### Your assignment
Once the line holding "Agreement; (b) any" is written out, stop; begin at the first line of the material below and retype exactly, dropping pictures.

### Material provided
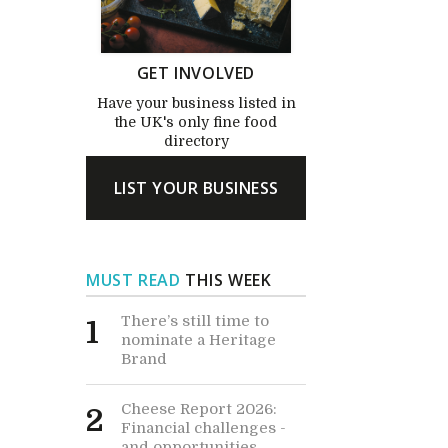
GET INVOLVED
Have your business listed in
the UK's only fine food
directory
LIST YOUR BUSINESS
MUST READ
THIS WEEK
There’s still time to
1
nominate a Heritage
Brand
Cheese Report 2026:
2
Financial challenges -
and opportunities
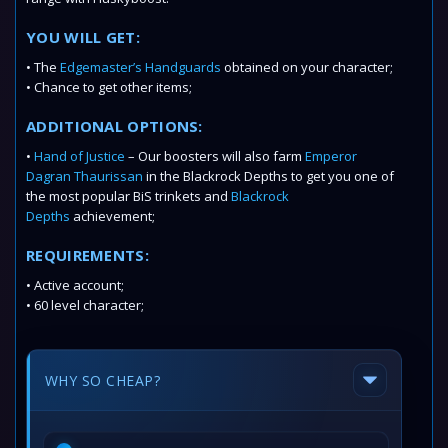
YOU WILL GET:
• The
Edgemaster’s Handguards
obtained on your character;
• Chance to get other items;
ADDITIONAL OPTIONS:
•
Hand of Justice
– Our boosters will also farm
Emperor
Dagran Thaurissan
in the Blackrock Depths to get you one of
the most popular BiS trinkets and
Blackrock
Depths
achievement;
REQUIREMENTS:
• Active account;
• 60 level character;
WHY SO CHEAP?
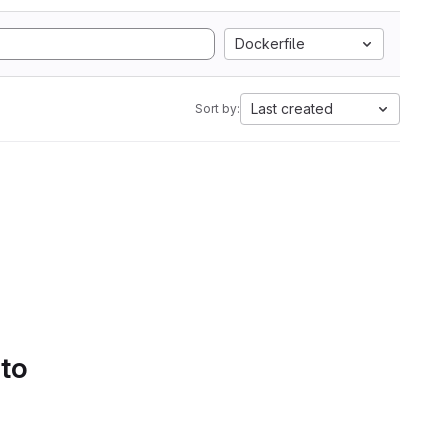
Dockerfile
Last created
Sort by:
 to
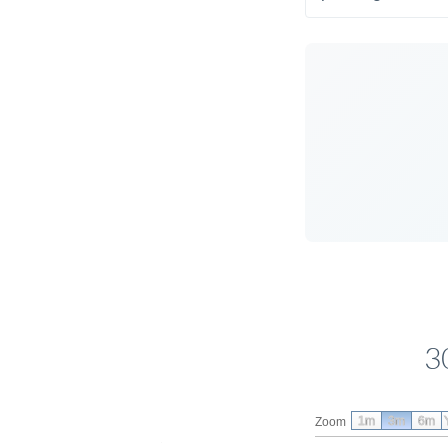
3
1m
3m
6m
Zoom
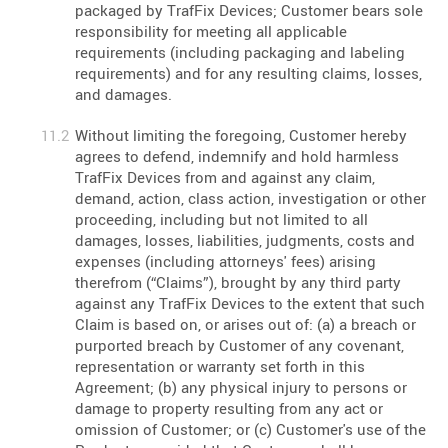
packaged by TrafFix Devices; Customer bears sole
responsibility for meeting all applicable
requirements (including packaging and labeling
requirements) and for any resulting claims, losses,
and damages.
Without limiting the foregoing, Customer hereby
agrees to defend, indemnify and hold harmless
TrafFix Devices from and against any claim,
demand, action, class action, investigation or other
proceeding, including but not limited to all
damages, losses, liabilities, judgments, costs and
expenses (including attorneys' fees) arising
therefrom (“Claims”), brought by any third party
against any TrafFix Devices to the extent that such
Claim is based on, or arises out of: (a) a breach or
purported breach by Customer of any covenant,
representation or warranty set forth in this
Agreement; (b) any physical injury to persons or
damage to property resulting from any act or
omission of Customer; or (c) Customer's use of the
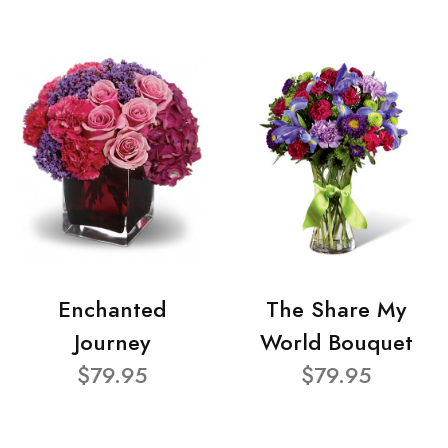
Enchanted
The Share My
Journey
World Bouquet
$79.95
$79.95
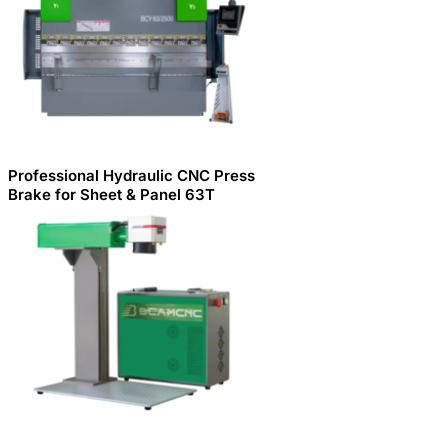
Professional Hydraulic CNC Press
Brake for Sheet & Panel 63T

### Completed task
GET INVOLVED
Have your business listed in
the UK's only fine food
directory
LIST YOUR BUSINESS
MUST READ
THIS WEEK
There’s still time to
1
nominate a Heritage
Brand
Cheese Report 2026:
2
Financial challenges -
and opportunities
YOU WILL GET:
• The
Edgemaster’s Handguards
obtained on your character;
• Chance to get other items;
ADDITIONAL OPTIONS:
•
Hand of Justice
– Our boosters will also farm
Emperor
Dagran Thaurissan
in the Blackrock Depths to get you one of
the most popular BiS trinkets and
Blackrock
Depths
achievement;
REQUIREMENTS:
• Active account;
• 60 level character;
WHY SO CHEAP?
Dockerfile
Last created
Sort by:
 to
3
1m
3m
6m
Zoom
packaged by TrafFix Devices; Customer bears sole
responsibility for meeting all applicable
requirements (including packaging and labeling
requirements) and for any resulting claims, losses,
and damages.
Without limiting the foregoing, Customer hereby
agrees to defend, indemnify and hold harmless
TrafFix Devices from and against any claim,
demand, action, class action, investigation or other
proceeding, including but not limited to all
damages, losses, liabilities, judgments, costs and
expenses (including attorneys' fees) arising
therefrom (“Claims”), brought by any third party
against any TrafFix Devices to the extent that such
Claim is based on, or arises out of: (a) a breach or
purported breach by Customer of any covenant,
representation or warranty set forth in this
Agreement; (b) any physical injury to persons or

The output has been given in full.